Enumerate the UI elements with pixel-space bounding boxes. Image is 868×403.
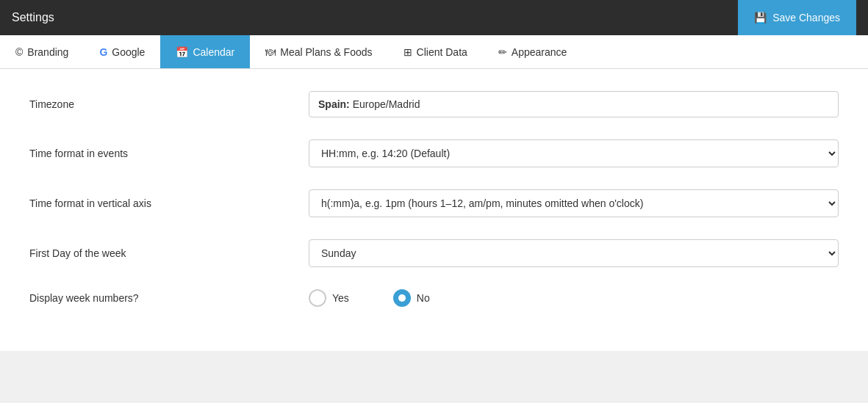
tab-google[interactable]: G Google <box>84 35 160 68</box>
time-format-events-control: HH:mm, e.g. 14:20 (Default) h:mma, e.g. … <box>309 139 839 167</box>
time-format-events-label: Time format in events <box>29 148 309 159</box>
tab-branding-label: Branding <box>27 46 68 58</box>
tab-google-label: Google <box>112 46 145 58</box>
radio-yes-label: Yes <box>332 292 349 304</box>
timezone-prefix: Spain: <box>318 98 350 110</box>
display-week-numbers-control: Yes No <box>309 289 839 307</box>
floppy-icon: 💾 <box>754 12 767 23</box>
google-icon: G <box>99 46 107 58</box>
first-day-week-label: First Day of the week <box>29 247 309 259</box>
tab-meal-plans-foods-label: Meal Plans & Foods <box>280 46 372 58</box>
time-format-vertical-control: h(:mm)a, e.g. 1pm (hours 1–12, am/pm, mi… <box>309 189 839 217</box>
top-bar: Settings 💾 Save Changes <box>0 0 868 35</box>
radio-group-week-numbers: Yes No <box>309 289 839 307</box>
time-format-vertical-select[interactable]: h(:mm)a, e.g. 1pm (hours 1–12, am/pm, mi… <box>309 189 839 217</box>
tab-calendar[interactable]: 📅 Calendar <box>160 35 250 68</box>
first-day-week-row: First Day of the week Sunday Monday Tues… <box>29 239 839 267</box>
save-button-label: Save Changes <box>772 12 840 23</box>
display-week-numbers-label: Display week numbers? <box>29 292 309 304</box>
time-format-vertical-label: Time format in vertical axis <box>29 197 309 209</box>
save-button[interactable]: 💾 Save Changes <box>738 0 856 35</box>
app-title: Settings <box>12 11 54 24</box>
time-format-vertical-row: Time format in vertical axis h(:mm)a, e.… <box>29 189 839 217</box>
time-format-events-row: Time format in events HH:mm, e.g. 14:20 … <box>29 139 839 167</box>
radio-yes-circle[interactable] <box>309 289 326 307</box>
tab-client-data[interactable]: ⊞ Client Data <box>388 35 483 68</box>
radio-yes-option[interactable]: Yes <box>309 289 349 307</box>
copyright-icon: © <box>15 46 23 58</box>
time-format-events-select[interactable]: HH:mm, e.g. 14:20 (Default) h:mma, e.g. … <box>309 139 839 167</box>
display-week-numbers-row: Display week numbers? Yes No <box>29 289 839 307</box>
brush-icon: ✏ <box>498 46 507 58</box>
timezone-label: Timezone <box>29 98 309 110</box>
radio-no-circle[interactable] <box>393 289 411 307</box>
tab-client-data-label: Client Data <box>417 46 467 58</box>
tab-appearance[interactable]: ✏ Appearance <box>483 35 583 68</box>
main-content: Timezone Spain: Europe/Madrid Time forma… <box>0 69 868 351</box>
radio-no-option[interactable]: No <box>393 289 430 307</box>
tab-meal-plans-foods[interactable]: 🍽 Meal Plans & Foods <box>250 35 387 68</box>
tab-calendar-label: Calendar <box>193 46 234 58</box>
first-day-week-control: Sunday Monday Tuesday Wednesday Thursday… <box>309 239 839 267</box>
timezone-value: Spain: Europe/Madrid <box>309 91 839 117</box>
radio-no-label: No <box>417 292 430 304</box>
timezone-row: Timezone Spain: Europe/Madrid <box>29 91 839 117</box>
timezone-control: Spain: Europe/Madrid <box>309 91 839 117</box>
calendar-icon: 📅 <box>176 46 188 58</box>
table-icon: ⊞ <box>403 46 412 58</box>
first-day-week-select[interactable]: Sunday Monday Tuesday Wednesday Thursday… <box>309 239 839 267</box>
timezone-city: Europe/Madrid <box>353 98 420 110</box>
tab-appearance-label: Appearance <box>512 46 567 58</box>
tab-bar: © Branding G Google 📅 Calendar 🍽 Meal Pl… <box>0 35 868 69</box>
food-icon: 🍽 <box>265 46 276 58</box>
tab-branding[interactable]: © Branding <box>0 35 84 68</box>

____________

» **Your objective**
Return only the lines of the records in which the string "Wednesday" appears.

» **Problem solution**
first-day-week-control: Sunday Monday Tuesday Wednesday Thursday… <box>309 239 839 267</box>
first-day-week-select[interactable]: Sunday Monday Tuesday Wednesday Thursday… <box>309 239 839 267</box>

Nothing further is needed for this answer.